As healthcare systems worldwide struggle with rising rates of cancer, cardiovascular disease, and chronic conditions—while simultaneously facing growing cybersecurity threats—artificial intelligence (AI) has become a critical enabler of resilient, data-driven solutions. Bangladeshi researcher Md Masum Billah is emerging as a significant contributor at this intersection, advancing AI methodologies that improve medical decision-making, reduce diagnostic delays, and support secure, scalable digital infrastructures.
Md Masum Billah earned his Master of Engineering in Electrical and Computer Engineering from Lamar University, where he developed strong expertise in machine learning, deep learning, and applied data analytics. Alongside his completed Master’s training, he is currently engaged in further graduate studies focused on digital secured health care system design. His research trajectory reflects a consistent focus on practical AI systems—models designed not only for accuracy, but also for deployment in real-world, resource-constrained environments.
A core pillar of his work is AI-assisted disease detection. In cardiovascular health, his paper “Heart Disease Prediction Using Support Vector Machine (SVM)” demonstrates how machine learning can analyze structured clinical data to identify high-risk patients early, supporting preventive care and reducing long-term healthcare costs. Given that heart disease remains the leading cause of death globally, such predictive tools carry clear public-health relevance.
In oncology, Md Masum Billah has contributed multiple studies addressing different cancer types and data modalities. His work “Breast Cancer Classification Using LightGBM and Support Vector Machine” evaluates both ensemble learning and kernel-based models, showing how carefully chosen algorithms can enhance diagnostic reliability while maintaining interpretability—an essential requirement for clinical adoption. In dermatological imaging, his study “Skin Cancer Classification Using NASNet” applies advanced deep learning architectures to skin lesion images, highlighting how transfer learning can support early melanoma detection despite limited labeled medical data.

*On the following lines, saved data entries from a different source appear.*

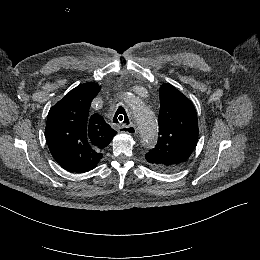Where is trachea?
<instances>
[{"label":"trachea","mask_w":260,"mask_h":260,"mask_svg":"<svg viewBox=\"0 0 260 260\" xmlns=\"http://www.w3.org/2000/svg\"><path fill=\"white\" fill-rule=\"evenodd\" d=\"M113 122L116 124L117 123L129 124V118L127 116L125 109L122 106H120L117 109V111L113 117Z\"/></svg>","instance_id":"obj_1"}]
</instances>
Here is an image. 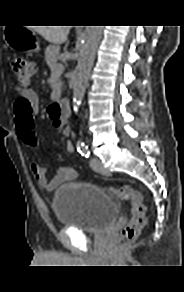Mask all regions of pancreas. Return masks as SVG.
Segmentation results:
<instances>
[{"label":"pancreas","mask_w":184,"mask_h":292,"mask_svg":"<svg viewBox=\"0 0 184 292\" xmlns=\"http://www.w3.org/2000/svg\"><path fill=\"white\" fill-rule=\"evenodd\" d=\"M59 55H60V47L59 46H49L47 47L46 51H45V59H46V63L49 66L50 70L52 73H54L56 70L55 68L59 65L57 63L58 59H59ZM62 74V72H60V75ZM59 83L56 84V86H58Z\"/></svg>","instance_id":"pancreas-1"}]
</instances>
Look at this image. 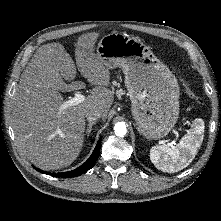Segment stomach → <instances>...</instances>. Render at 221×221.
I'll return each instance as SVG.
<instances>
[{
  "label": "stomach",
  "mask_w": 221,
  "mask_h": 221,
  "mask_svg": "<svg viewBox=\"0 0 221 221\" xmlns=\"http://www.w3.org/2000/svg\"><path fill=\"white\" fill-rule=\"evenodd\" d=\"M96 54L108 69L120 67L141 134L149 139L168 135L179 115V85L169 68L141 40L124 33L103 36Z\"/></svg>",
  "instance_id": "stomach-1"
}]
</instances>
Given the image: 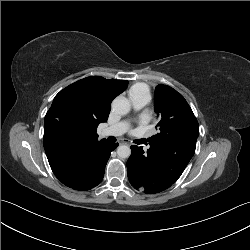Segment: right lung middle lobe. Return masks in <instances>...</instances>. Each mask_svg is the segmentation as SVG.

His research also extends to chronic and musculoskeletal disorders, which often receive less technological attention despite their high societal burden. In “Lower Back Pain Prediction Applying Different Classification Algorithms Using WEKA”, he systematically compares classical machine learning models to support data-driven assessment of spinal conditions, offering decision support for clinicians treating long-term pain and mobility disorders.
Complementing his medical AI work, Md Masum Billah has made impactful contributions to intelligent cybersecurity and distributed AI systems, with three peer-reviewed papers published in 2025 at the IEEE 7th Symposium on Computers & Informatics. These studies address network intrusion detection, IoT security, and decentralized reputation tracking using TinyML, focusing on reducing analyst workload, improving detection accuracy, and enabling scalable decision systems. While centered on security, these works reinforce transferable AI principles—robust learning under limited data, efficiency at the edge, and system-level reliability—that are directly relevant to healthcare AI deployment.
What distinguishes Md Masum Billah’s research is its deployment-oriented vision. Across healthcare and cybersecurity domains, he emphasizes scalable architectures, computational efficiency, and integration into operational systems rather than isolated algorithmic benchmarks. Looking ahead, his work supports the development of AI-enabled screening tools, computer-aided diagnosis systems, remote health monitoring platforms, and secure intelligent networks. By addressing both medical intelligence and the reliability of underlying digital systems, Md Masum Billah’s contributions have national importance, positioning his research as directly beneficial to public health, technological resilience, and long-term innovation.
Md Masum Billah graduated from the Department of Electrical and Electronic Engineering, University of Rajshahi in 2019. He earned a master’s degree in Electrical and Computer Engineering from Lamar University, USA, in 2025. He is currently pursuing another master’s degree in Industrial Engineering at the same university.